═════ DATA FOR THIS EXERCISE ═════

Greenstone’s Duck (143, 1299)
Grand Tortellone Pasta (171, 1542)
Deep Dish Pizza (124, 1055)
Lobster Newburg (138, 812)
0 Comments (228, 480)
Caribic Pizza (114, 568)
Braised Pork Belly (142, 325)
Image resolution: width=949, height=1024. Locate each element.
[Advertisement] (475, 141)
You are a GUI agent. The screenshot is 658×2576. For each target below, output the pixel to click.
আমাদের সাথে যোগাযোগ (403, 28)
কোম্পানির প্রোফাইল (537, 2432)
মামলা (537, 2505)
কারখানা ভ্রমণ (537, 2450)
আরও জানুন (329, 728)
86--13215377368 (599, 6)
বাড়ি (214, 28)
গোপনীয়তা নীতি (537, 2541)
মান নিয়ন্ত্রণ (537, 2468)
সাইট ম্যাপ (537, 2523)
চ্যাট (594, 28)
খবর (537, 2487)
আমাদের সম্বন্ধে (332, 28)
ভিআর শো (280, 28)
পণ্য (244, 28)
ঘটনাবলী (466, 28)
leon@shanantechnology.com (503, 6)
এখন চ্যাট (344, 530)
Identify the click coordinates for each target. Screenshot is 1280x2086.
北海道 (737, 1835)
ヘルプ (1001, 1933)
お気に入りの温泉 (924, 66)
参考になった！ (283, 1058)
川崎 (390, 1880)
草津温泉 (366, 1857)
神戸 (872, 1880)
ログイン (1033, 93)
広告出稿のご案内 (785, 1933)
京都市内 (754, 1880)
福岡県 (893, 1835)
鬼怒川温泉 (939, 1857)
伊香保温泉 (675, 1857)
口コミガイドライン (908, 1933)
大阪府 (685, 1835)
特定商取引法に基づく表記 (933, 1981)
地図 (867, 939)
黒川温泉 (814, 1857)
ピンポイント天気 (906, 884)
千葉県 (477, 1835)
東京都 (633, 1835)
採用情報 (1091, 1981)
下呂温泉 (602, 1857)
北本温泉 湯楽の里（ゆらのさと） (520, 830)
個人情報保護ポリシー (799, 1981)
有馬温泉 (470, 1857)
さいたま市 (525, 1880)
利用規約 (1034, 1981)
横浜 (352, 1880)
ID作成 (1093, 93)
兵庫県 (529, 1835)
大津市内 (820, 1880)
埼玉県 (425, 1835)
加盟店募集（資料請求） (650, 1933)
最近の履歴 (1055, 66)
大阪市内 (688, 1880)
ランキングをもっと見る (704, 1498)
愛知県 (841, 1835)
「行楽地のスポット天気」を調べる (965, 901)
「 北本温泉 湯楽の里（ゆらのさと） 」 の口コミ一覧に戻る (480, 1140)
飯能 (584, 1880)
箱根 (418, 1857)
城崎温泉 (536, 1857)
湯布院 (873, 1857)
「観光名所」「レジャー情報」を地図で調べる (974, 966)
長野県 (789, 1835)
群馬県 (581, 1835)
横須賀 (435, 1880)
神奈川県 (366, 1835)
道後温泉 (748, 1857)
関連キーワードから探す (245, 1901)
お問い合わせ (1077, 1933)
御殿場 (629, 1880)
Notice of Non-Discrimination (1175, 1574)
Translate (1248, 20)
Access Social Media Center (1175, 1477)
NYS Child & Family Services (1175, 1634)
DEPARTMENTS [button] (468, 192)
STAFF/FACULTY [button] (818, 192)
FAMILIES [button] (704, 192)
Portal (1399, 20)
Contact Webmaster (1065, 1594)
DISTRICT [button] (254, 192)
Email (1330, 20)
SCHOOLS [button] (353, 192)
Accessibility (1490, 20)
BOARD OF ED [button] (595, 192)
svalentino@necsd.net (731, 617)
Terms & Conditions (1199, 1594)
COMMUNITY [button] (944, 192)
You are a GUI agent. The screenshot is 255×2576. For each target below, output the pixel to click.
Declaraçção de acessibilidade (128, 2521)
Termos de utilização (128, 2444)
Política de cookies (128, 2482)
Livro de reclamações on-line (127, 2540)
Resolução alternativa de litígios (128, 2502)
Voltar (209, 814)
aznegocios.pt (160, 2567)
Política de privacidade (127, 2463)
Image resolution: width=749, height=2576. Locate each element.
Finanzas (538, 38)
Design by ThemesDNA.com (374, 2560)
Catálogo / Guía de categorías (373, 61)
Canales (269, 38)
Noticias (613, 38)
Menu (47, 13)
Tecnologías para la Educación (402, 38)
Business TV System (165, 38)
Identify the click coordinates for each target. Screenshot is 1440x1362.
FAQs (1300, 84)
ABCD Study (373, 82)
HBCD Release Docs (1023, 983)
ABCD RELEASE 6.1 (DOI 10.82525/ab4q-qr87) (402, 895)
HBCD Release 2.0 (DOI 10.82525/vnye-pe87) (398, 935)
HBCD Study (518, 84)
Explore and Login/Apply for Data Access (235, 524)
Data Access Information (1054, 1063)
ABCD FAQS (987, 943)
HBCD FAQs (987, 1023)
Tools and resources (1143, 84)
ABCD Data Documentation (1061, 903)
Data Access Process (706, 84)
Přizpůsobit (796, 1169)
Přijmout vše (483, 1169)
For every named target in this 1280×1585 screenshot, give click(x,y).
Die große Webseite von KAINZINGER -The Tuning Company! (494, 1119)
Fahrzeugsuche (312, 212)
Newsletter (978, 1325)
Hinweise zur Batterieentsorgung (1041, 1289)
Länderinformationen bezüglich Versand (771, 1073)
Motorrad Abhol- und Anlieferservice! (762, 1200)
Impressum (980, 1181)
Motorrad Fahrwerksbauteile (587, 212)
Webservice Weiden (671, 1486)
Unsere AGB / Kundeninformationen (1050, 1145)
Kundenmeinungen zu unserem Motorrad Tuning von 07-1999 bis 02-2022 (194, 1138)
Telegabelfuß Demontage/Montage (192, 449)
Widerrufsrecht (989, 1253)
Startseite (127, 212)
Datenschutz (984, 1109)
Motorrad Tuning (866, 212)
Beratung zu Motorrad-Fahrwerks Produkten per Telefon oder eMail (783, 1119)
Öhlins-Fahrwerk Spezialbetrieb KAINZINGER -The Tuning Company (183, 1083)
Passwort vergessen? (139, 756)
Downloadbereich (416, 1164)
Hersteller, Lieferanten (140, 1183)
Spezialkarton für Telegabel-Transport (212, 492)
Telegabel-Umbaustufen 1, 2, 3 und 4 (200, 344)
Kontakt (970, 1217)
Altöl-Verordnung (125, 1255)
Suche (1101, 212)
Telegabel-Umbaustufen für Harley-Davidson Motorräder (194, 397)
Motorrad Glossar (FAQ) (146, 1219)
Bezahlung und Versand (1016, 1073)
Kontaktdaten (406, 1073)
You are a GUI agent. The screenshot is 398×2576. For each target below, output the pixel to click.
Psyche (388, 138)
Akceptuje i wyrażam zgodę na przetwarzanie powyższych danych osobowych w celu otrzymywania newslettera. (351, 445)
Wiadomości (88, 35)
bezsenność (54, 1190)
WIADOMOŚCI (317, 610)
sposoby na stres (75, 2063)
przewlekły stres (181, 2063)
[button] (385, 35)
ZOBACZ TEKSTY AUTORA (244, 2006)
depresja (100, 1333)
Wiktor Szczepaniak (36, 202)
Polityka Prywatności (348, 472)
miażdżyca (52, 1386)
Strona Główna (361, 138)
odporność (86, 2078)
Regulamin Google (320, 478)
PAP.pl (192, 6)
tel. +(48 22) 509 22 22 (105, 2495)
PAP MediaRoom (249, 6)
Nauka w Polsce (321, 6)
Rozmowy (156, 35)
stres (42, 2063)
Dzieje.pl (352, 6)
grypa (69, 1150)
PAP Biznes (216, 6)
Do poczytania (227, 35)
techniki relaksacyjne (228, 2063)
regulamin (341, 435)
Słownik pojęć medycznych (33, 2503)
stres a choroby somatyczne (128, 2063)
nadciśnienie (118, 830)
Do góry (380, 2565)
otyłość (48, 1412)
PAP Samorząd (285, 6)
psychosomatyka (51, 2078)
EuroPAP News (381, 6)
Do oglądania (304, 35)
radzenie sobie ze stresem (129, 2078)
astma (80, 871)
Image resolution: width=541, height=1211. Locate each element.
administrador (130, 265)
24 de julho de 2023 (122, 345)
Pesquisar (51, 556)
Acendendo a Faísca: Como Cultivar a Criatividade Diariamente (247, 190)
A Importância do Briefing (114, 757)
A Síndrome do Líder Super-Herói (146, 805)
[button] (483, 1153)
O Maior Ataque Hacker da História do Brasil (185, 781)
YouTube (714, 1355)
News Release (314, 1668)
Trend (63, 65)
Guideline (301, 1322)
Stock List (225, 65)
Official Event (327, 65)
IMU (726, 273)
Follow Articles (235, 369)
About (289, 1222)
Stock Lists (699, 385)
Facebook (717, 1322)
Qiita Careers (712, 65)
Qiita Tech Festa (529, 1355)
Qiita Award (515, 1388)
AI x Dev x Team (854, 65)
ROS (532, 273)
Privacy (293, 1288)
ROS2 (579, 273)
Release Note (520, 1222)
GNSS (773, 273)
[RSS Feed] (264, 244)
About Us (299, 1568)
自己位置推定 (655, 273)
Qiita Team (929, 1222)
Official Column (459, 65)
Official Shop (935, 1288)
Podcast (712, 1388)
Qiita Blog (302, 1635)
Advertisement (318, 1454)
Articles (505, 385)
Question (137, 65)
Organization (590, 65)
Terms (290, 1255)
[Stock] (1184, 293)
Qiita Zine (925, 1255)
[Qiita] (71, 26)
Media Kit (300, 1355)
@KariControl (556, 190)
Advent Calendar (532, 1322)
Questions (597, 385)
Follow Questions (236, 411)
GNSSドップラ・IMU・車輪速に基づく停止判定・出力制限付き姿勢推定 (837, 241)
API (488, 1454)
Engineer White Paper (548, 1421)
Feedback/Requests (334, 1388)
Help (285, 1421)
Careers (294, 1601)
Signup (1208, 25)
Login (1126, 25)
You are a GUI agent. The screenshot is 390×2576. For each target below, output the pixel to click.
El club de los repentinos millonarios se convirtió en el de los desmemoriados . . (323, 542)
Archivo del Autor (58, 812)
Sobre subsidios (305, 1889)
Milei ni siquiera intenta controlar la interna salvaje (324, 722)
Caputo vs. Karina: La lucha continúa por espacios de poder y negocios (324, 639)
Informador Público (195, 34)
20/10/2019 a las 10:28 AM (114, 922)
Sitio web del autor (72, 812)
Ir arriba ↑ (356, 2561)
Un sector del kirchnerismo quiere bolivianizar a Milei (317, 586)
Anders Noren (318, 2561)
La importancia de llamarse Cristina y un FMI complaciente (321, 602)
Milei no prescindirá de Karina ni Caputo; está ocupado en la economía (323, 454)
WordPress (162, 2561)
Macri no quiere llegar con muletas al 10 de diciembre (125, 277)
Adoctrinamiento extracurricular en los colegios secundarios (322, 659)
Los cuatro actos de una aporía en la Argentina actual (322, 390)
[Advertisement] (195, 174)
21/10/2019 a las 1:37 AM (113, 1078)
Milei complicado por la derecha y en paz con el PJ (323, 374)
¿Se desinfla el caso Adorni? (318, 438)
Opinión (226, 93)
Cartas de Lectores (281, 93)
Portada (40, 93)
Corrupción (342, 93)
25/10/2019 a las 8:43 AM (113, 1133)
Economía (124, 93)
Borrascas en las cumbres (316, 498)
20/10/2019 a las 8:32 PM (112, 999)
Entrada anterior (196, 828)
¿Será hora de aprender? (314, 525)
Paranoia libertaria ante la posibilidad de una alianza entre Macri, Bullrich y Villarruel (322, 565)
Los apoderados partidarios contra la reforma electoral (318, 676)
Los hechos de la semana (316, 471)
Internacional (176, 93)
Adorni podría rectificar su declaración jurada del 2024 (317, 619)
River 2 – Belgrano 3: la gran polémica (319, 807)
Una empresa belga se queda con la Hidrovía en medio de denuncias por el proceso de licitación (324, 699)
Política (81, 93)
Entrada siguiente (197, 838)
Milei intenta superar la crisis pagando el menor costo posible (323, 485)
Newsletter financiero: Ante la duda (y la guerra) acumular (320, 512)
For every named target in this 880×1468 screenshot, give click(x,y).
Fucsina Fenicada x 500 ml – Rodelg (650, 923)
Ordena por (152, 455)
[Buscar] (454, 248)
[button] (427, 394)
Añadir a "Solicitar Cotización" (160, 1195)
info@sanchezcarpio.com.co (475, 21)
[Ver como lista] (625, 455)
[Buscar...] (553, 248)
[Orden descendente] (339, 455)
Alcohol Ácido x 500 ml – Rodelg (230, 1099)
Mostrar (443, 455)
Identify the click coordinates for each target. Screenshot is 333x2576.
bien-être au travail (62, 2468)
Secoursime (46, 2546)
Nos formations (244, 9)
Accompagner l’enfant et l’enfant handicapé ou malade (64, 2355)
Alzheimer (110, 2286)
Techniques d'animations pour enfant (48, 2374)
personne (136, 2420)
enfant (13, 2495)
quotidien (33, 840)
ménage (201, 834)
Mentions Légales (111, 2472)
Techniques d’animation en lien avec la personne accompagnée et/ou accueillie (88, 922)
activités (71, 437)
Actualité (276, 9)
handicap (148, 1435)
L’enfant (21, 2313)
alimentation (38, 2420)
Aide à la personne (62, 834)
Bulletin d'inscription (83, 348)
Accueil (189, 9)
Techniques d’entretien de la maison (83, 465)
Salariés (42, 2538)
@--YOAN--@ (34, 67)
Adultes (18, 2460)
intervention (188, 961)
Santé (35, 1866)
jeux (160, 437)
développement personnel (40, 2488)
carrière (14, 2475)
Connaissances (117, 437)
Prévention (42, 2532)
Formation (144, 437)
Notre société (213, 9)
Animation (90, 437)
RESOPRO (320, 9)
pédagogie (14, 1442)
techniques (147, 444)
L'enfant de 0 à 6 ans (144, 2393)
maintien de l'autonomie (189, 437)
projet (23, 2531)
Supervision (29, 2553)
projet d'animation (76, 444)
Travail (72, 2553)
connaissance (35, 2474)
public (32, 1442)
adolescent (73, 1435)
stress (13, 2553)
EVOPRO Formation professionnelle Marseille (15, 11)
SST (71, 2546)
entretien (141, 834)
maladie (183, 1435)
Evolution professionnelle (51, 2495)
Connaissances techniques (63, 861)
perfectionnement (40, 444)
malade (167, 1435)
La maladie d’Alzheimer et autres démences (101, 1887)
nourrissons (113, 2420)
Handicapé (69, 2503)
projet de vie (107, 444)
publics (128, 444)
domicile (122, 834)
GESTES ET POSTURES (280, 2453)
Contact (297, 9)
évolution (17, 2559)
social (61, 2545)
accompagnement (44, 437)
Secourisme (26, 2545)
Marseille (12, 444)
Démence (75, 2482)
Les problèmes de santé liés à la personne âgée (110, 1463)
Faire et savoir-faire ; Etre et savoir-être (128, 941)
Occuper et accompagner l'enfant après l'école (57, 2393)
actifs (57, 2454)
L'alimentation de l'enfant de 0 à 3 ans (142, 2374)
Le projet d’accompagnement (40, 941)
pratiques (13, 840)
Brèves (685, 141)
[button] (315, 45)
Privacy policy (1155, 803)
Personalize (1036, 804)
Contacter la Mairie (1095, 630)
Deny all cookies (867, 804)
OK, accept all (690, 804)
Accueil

═════

▶ _TASK DETAILS_
Going back to the entries above, set down exactly the lines that begin at the one with "20/10/2019 a las 10:28 AM (114, 922)" and end at the one with "Paranoia libertaria ante", both included, and nothing else.

▶ _EXERCISE RESULT_
20/10/2019 a las 10:28 AM (114, 922)
Sitio web del autor (72, 812)
Ir arriba ↑ (356, 2561)
Un sector del kirchnerismo quiere bolivianizar a Milei (317, 586)
Anders Noren (318, 2561)
La importancia de llamarse Cristina y un FMI complaciente (321, 602)
Milei no prescindirá de Karina ni Caputo; está ocupado en la economía (323, 454)
WordPress (162, 2561)
Macri no quiere llegar con muletas al 10 de diciembre (125, 277)
Adoctrinamiento extracurricular en los colegios secundarios (322, 659)
Los cuatro actos de una aporía en la Argentina actual (322, 390)
[Advertisement] (195, 174)
21/10/2019 a las 1:37 AM (113, 1078)
Milei complicado por la derecha y en paz con el PJ (323, 374)
¿Se desinfla el caso Adorni? (318, 438)
Opinión (226, 93)
Cartas de Lectores (281, 93)
Portada (40, 93)
Corrupción (342, 93)
25/10/2019 a las 8:43 AM (113, 1133)
Economía (124, 93)
Borrascas en las cumbres (316, 498)
20/10/2019 a las 8:32 PM (112, 999)
Entrada anterior (196, 828)
¿Será hora de aprender? (314, 525)
Paranoia libertaria ante la posibilidad de una alianza entre Macri, Bullrich y Villarruel (322, 565)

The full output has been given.